Submitted by AWL on 18 December, 2019 - 12:34 Author: Ben Tausz

Jean-Luc Mélenchon [a prominent left politician in France] has taken to social media to blame Labour’s defeat on “les divers réseaux d’influence du Likoud” (“the various networks of influence of Likud”) and Corbyn’s decision to apologise for antisemitism, which he called “weakness”.

Netanyahu is doubtless hostile to Corbyn — and we as socialists are hostile to Netanyahu. But to allege that shady networks of nefarious Israeli Zionists are so all-powerful that they can account for a political event of this magnitude? That’s utterly disconnected from reality — an antisemitic conspiracy theory worthy of Ken Livingstone or George Galloway.

But it should not surprise us to see him come out with this. His brand of nationalist populism is deeply susceptible to lapsing into this sort of thing. I’ve written at greater length about his politics elsewhere: see bit.ly/bt-jlm.

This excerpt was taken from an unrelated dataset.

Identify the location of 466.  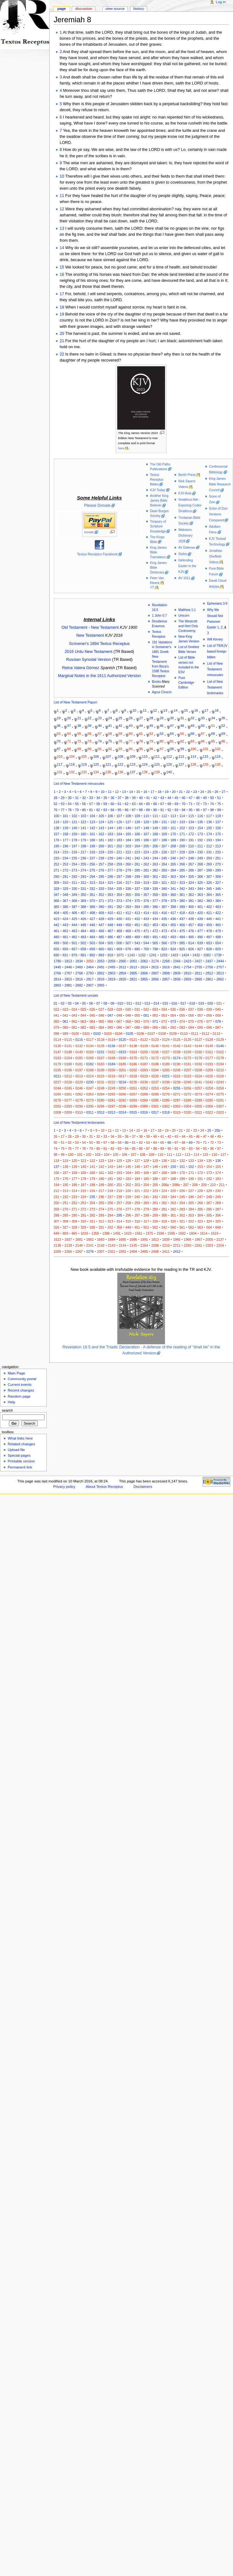
(101, 931). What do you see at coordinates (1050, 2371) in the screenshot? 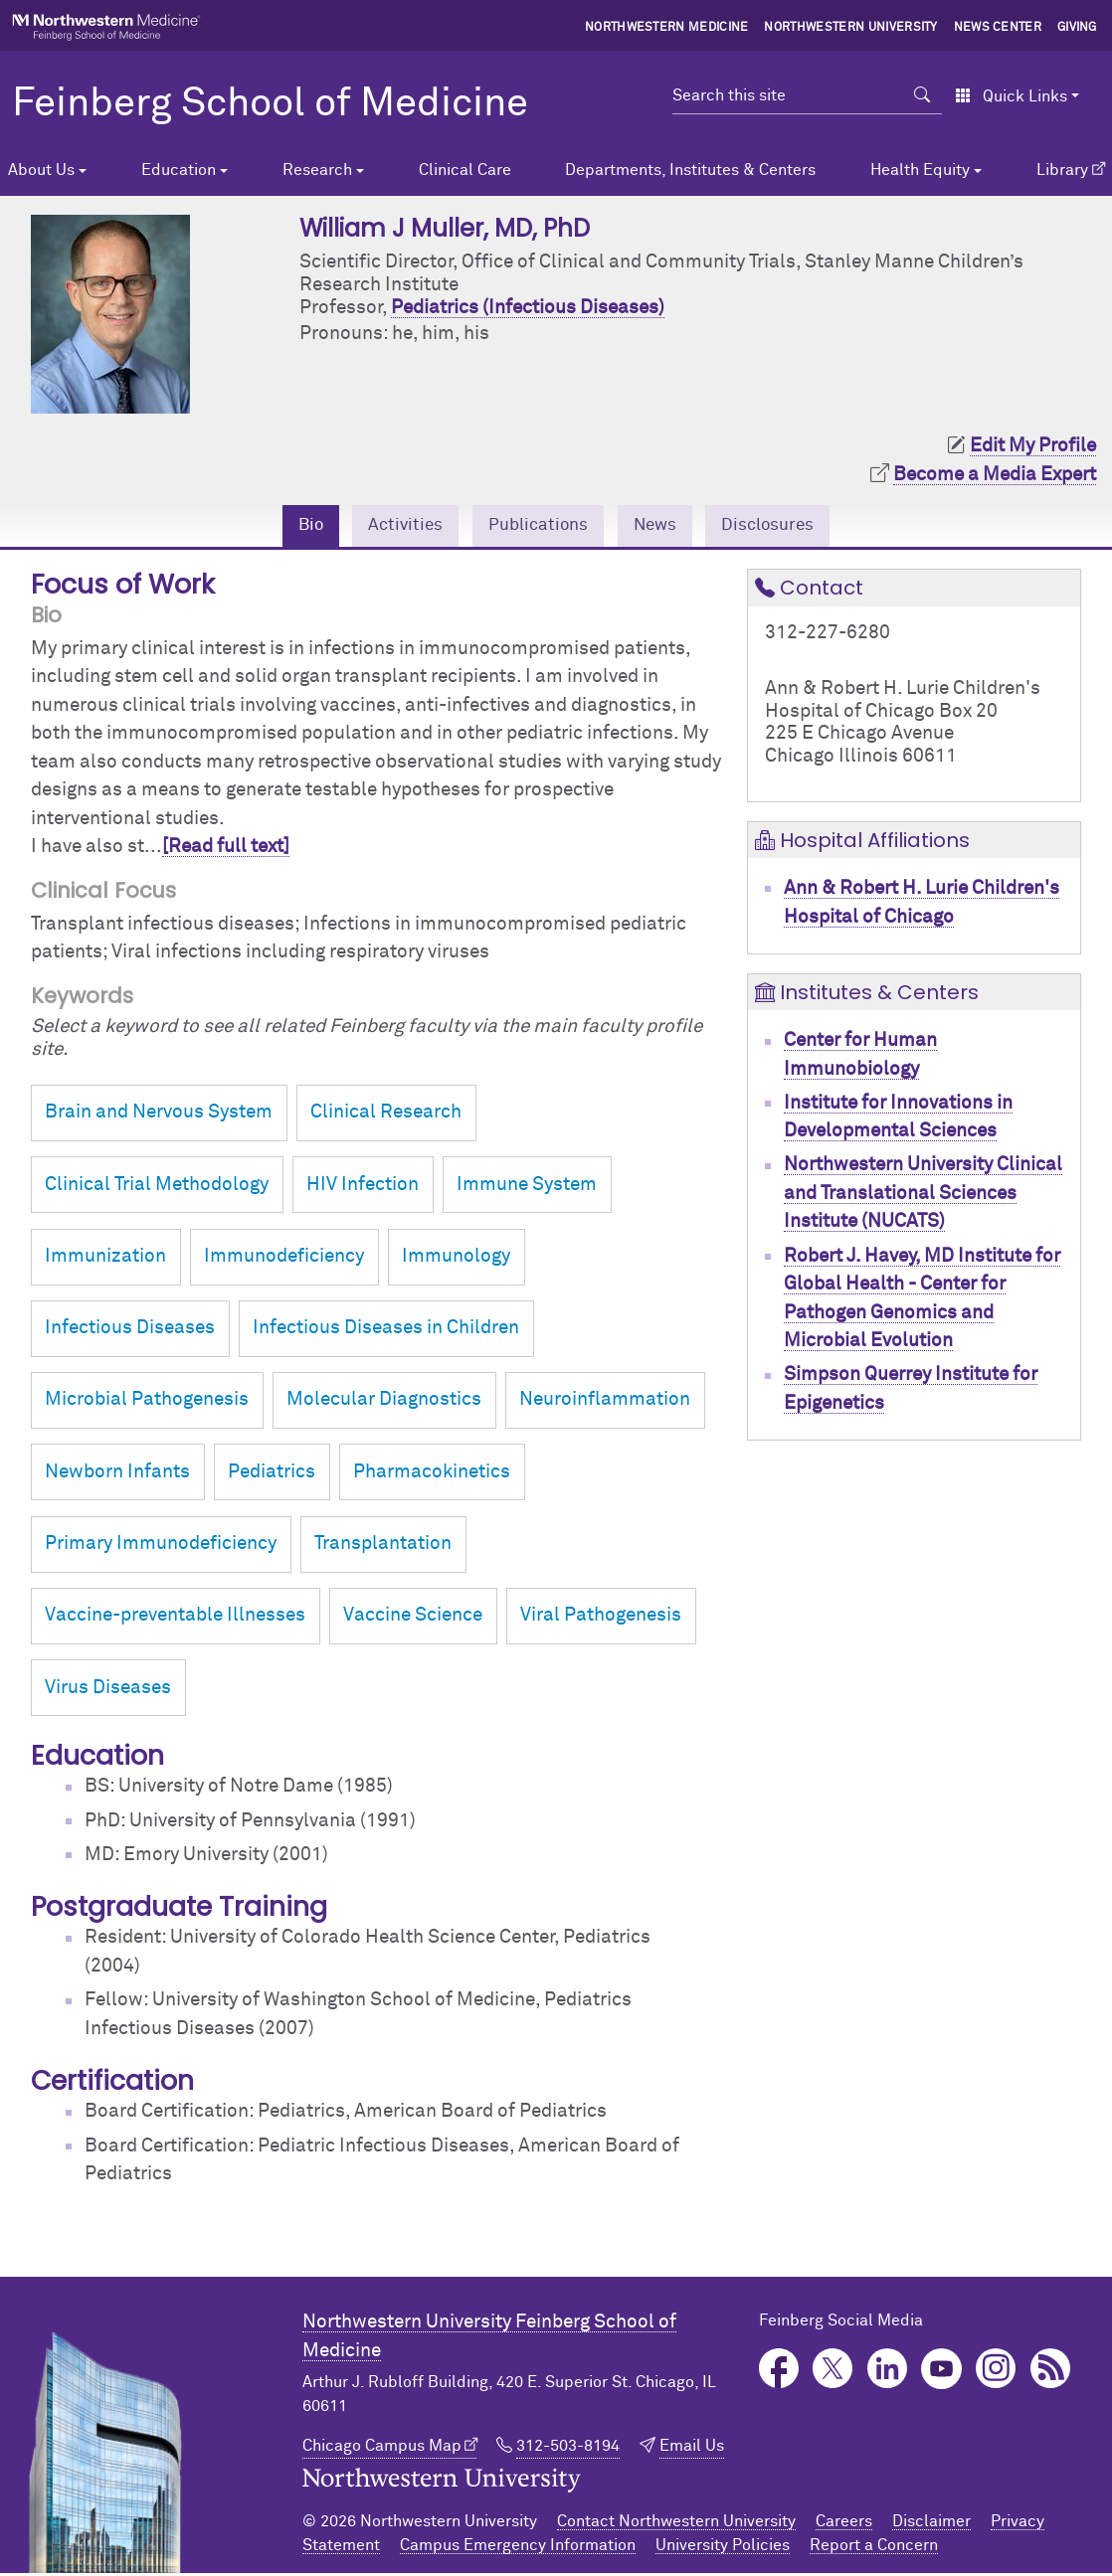
I see `Podcast` at bounding box center [1050, 2371].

He has abandoned the kind of internationalist socialist politics that would highlight the fundamental division within each nation between workers and capitalists. Instead he wraps himself in the tricolour flag, shouts from the rooftops about his love for the French nation, and claims to stand for the national interest.

Socialists should point to the capitalist class within each nation as the primary culprit responsible for workers’ problems. But Mélenchon’s nationalism means that he locates the enemy as something that stands outside the nation. For him, the nation is an otherwise virtuous body that is suffering from either external attack or internal corruption by forces that are in some way alien to the nation they exist within.

Thus his angry, Holocaust-revisionist insistence that the French nation can bear no responsibility for the World War 2 genocide of Jews and other minorities, with which the Vichy government and substantial parts of French society enthusiastically collaborated.

Thus his 2013 comment that a centre-left Jewish politician “thinks in international finances, not in French”. When he has criticised apologists for the Israeli government’s actions (to be sure, we too criticise those apologists) he has done so by employing “dual-loyalty” tropes about Jews serving the flag of a foreign country.

This is a politics that, at best, exists constantly on the brink of descending into conspiracy theory and the demonisation and othering of “alien” or “disloyal” forces within the nation. Familiar themes to anyone concerned about the rise of antisemitic conspiracy theories.

The antidote has got to be a rejection of all nationalism and an embrace of class-struggle socialist politics.